Washington wolf shot in Montana after roaming 700 miles

By October 26, 2016Recent News

See these two articles to read more about the story of this Washington wolf.



This wolf was from Washington. Recently, he wandered 700 miles only to be killed in Montana.

Wolves are amazing animals, and in the American West they still continue to survive as a species, despite all the adversity we throw at them.

Dispersal is a mechanism by which wolves can keep the species healthy throughout their range. Individuals will often leave the pack to which they were born, sometimes traveling hundreds, even thousands of miles in search of a mate. If they succeed, they keep populations of wolves, which are otherwise geographically separated, healthy through genetic exchange. But this exchange relies on dispersing wolves to do the job and we, humans, make dispersal very difficult for wolves to achieve.

This wolf was born in 2014 to the Huckleberry pack in NE Washington. The State of Washington is home to just 90 wolves. That summer his mother, the pack’s mother, was killed by a federal sharpshooter from a helicopter for feeding on domestic sheep. The cost of that operation to taxpayers to kill one wolf was more than $53,000.
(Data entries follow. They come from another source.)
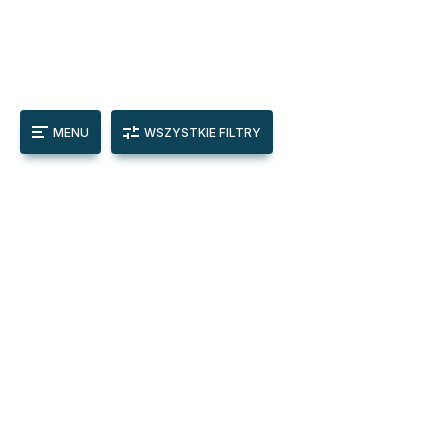
MENU
WSZYSTKIE FILTRY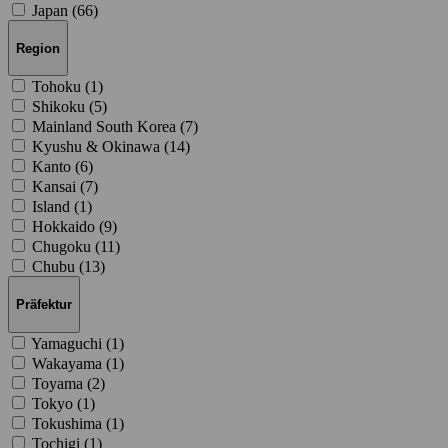
Japan (
66
)
Region
Tohoku (
1
)
Shikoku (
5
)
Mainland South Korea (
7
)
Kyushu & Okinawa (
14
)
Kanto (
6
)
Kansai (
7
)
Island (
1
)
Hokkaido (
9
)
Chugoku (
11
)
Chubu (
13
)
Präfektur
Yamaguchi (
1
)
Wakayama (
1
)
Toyama (
2
)
Tokyo (
1
)
Tokushima (
1
)
Tochigi (
1
)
This summer, one of the survivors from the Huckleberry female’s final litter dispersed from his pack, joining for a moment, the 536 wolves that live in Montana.  That amazing journey took him across Idaho, into British Columbia, and down into the center of Montana. But his epic journey and life were cut short when a federal Wildlife Services agent shot the wolf for attacking sheep. 

Sheep and cattle are literally scattered everywhere across the West. In many states, like Idaho, they far outnumber people. But, unless a dispersing wolf can manage to navigate through over 20 million head of cattle and nearly 2 million sheep that graze the lands of the American West, without ever killing or even scavenging on a dead domestic animal, then the wolf will often meet the same fate. 

Wolves don’t kill a lot of domestic livestock. In 2015, in Washington and Montana, wolves killed 46 head of cattle and 21 sheep, very small numbers considering the millions that are out there. Yet, in response, 39 wolves were killed. 

The vast majority of the public does not want to see 22+ million domestic cattle and sheep living in the West (mostly grazing unguarded on public lands) given priority over our small population of roughly 1,800 wolves living on the same land. When will policy (especially on lands owned by the American people) reflect the interests of the American people?